(AIM OF THE EXERCISE): What lines below hold the string "para"? Copy them all.

:: RECORDED DATA ::

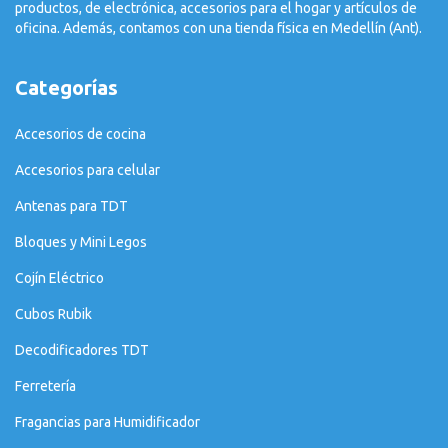
productos, de electrónica, accesorios para el hogar y artículos de
oficina. Además, contamos con una tienda física en Medellín (Ant).
Categorías
Accesorios de cocina
Accesorios para celular
Antenas para TDT
Bloques y Mini Legos
Cojín Eléctrico
Cubos Rubik
Decodificadores TDT
Ferretería
Fragancias para Humidificador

:::

(SOLUTION):
productos, de electrónica, accesorios para el hogar y artículos de
Accesorios para celular
Antenas para TDT
Fragancias para Humidificador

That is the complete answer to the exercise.